>>

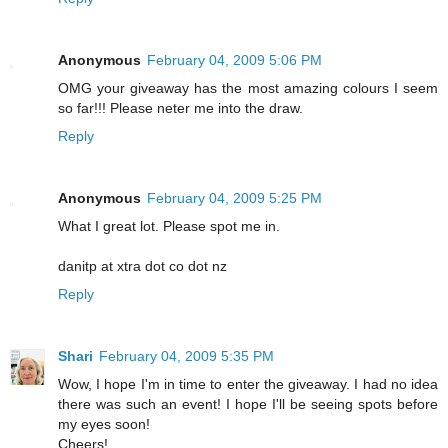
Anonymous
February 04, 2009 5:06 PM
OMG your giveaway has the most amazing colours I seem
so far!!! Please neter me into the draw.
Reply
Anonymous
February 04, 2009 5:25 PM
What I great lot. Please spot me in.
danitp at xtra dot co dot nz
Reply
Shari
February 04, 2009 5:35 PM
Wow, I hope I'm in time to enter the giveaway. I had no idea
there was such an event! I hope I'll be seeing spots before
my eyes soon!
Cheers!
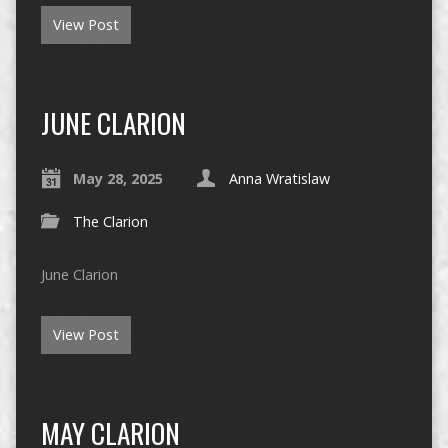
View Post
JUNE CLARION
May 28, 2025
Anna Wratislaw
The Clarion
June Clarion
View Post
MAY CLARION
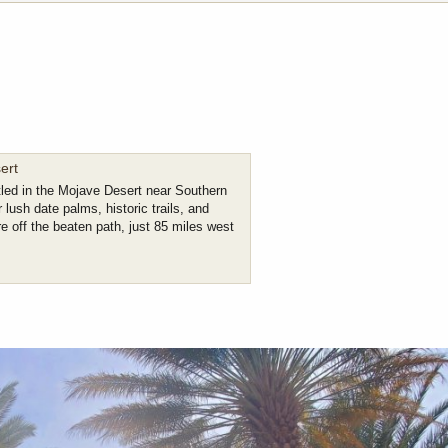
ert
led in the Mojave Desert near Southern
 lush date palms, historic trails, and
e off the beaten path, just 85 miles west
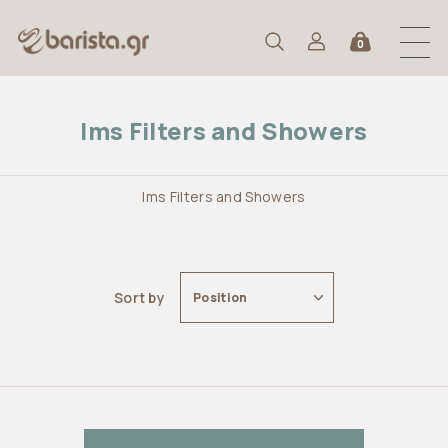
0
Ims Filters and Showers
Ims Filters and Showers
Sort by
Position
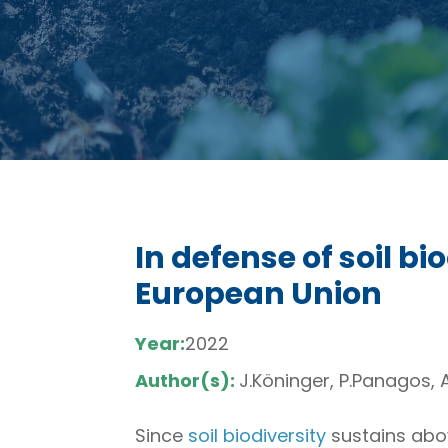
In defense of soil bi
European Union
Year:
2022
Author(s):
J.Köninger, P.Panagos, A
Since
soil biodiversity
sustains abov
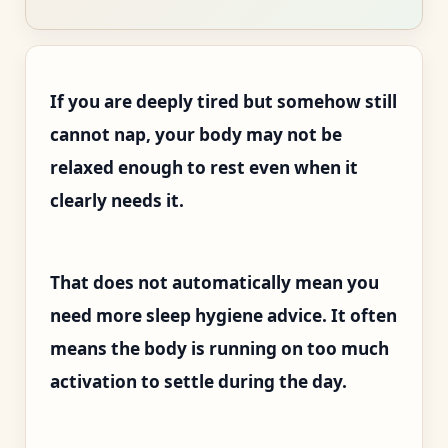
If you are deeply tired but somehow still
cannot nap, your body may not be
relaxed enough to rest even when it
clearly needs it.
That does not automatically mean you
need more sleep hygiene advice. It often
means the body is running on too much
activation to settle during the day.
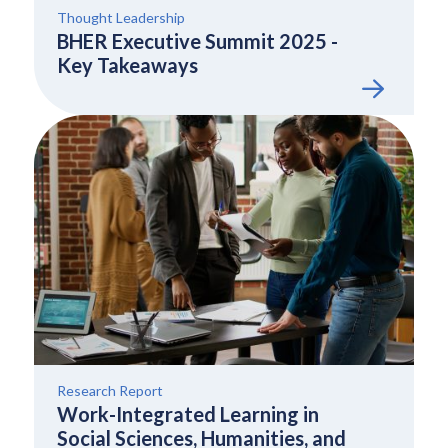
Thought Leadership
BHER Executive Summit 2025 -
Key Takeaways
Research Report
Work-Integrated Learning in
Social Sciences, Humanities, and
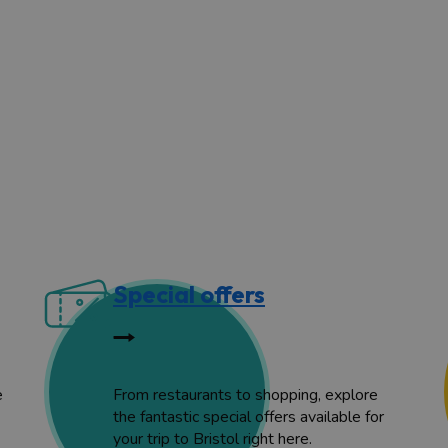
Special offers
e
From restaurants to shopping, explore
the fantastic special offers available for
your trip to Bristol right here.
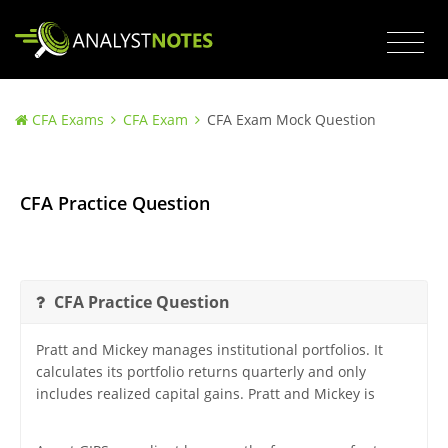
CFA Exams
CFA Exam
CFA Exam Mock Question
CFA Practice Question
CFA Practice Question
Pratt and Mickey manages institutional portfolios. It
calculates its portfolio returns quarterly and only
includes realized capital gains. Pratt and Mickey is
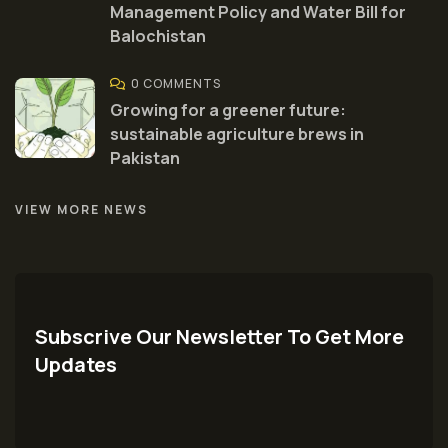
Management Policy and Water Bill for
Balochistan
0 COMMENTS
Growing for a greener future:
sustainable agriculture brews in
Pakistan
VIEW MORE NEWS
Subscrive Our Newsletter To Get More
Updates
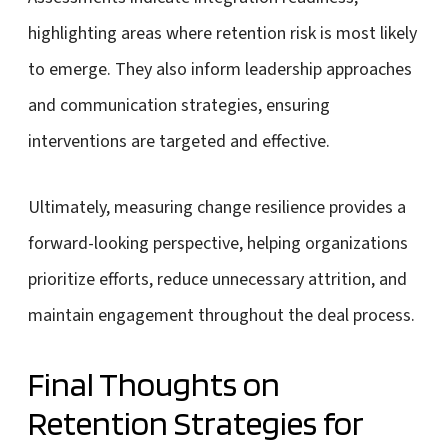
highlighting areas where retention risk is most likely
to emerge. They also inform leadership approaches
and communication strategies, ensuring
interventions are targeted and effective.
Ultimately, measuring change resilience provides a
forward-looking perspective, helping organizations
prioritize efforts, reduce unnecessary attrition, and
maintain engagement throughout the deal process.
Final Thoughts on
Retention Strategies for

<<
>>

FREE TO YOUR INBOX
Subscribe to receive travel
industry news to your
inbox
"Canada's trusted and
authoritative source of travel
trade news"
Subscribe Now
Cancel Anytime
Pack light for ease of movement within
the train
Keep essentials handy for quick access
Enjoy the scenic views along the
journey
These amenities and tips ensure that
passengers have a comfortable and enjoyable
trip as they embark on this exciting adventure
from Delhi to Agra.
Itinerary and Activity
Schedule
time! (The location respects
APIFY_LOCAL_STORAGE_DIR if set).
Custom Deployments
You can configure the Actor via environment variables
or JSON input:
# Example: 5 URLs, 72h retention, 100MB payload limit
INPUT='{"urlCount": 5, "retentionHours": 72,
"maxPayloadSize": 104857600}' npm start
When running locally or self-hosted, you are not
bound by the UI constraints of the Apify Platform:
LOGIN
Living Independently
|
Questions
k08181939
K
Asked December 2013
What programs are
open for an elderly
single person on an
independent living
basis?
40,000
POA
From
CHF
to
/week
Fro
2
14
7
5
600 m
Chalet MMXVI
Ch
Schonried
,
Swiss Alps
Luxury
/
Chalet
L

<<
>>

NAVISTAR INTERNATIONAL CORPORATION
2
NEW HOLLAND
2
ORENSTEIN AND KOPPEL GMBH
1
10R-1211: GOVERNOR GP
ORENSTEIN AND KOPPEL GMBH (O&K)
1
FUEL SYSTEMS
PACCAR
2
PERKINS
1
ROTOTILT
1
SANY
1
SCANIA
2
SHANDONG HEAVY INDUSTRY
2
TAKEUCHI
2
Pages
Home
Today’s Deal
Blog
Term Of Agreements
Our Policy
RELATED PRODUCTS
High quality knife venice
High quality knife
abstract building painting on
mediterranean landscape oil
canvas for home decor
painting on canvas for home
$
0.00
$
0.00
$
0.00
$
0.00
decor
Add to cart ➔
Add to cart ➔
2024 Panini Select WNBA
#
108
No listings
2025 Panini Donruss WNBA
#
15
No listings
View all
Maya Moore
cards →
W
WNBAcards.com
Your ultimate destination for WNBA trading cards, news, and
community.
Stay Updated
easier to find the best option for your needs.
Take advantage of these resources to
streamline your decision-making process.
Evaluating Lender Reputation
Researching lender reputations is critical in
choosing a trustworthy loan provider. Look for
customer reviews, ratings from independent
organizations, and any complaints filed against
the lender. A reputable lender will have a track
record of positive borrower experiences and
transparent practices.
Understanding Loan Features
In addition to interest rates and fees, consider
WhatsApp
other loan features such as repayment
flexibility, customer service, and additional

<<

[What to do]
Leaving each picture behind, please give again exactly the lines above from the one with "Thought Leadership" through the one with "forward-looking perspective, helping", both included, and no others.

[Exercise solution]
Thought Leadership
BHER Executive Summit 2025 -
Key Takeaways
Research Report
Work-Integrated Learning in
Social Sciences, Humanities, and
Special offers
e
From restaurants to shopping, explore
the fantastic special offers available for
your trip to Bristol right here.
CFA Exams
CFA Exam
CFA Exam Mock Question
CFA Practice Question
CFA Practice Question
Pratt and Mickey manages institutional portfolios. It
calculates its portfolio returns quarterly and only
includes realized capital gains. Pratt and Mickey is
Management Policy and Water Bill for
Balochistan
0 COMMENTS
Growing for a greener future:
sustainable agriculture brews in
Pakistan
VIEW MORE NEWS
Subscrive Our Newsletter To Get More
Updates
highlighting areas where retention risk is most likely
to emerge. They also inform leadership approaches
and communication strategies, ensuring
interventions are targeted and effective.
Ultimately, measuring change resilience provides a
forward-looking perspective, helping organizations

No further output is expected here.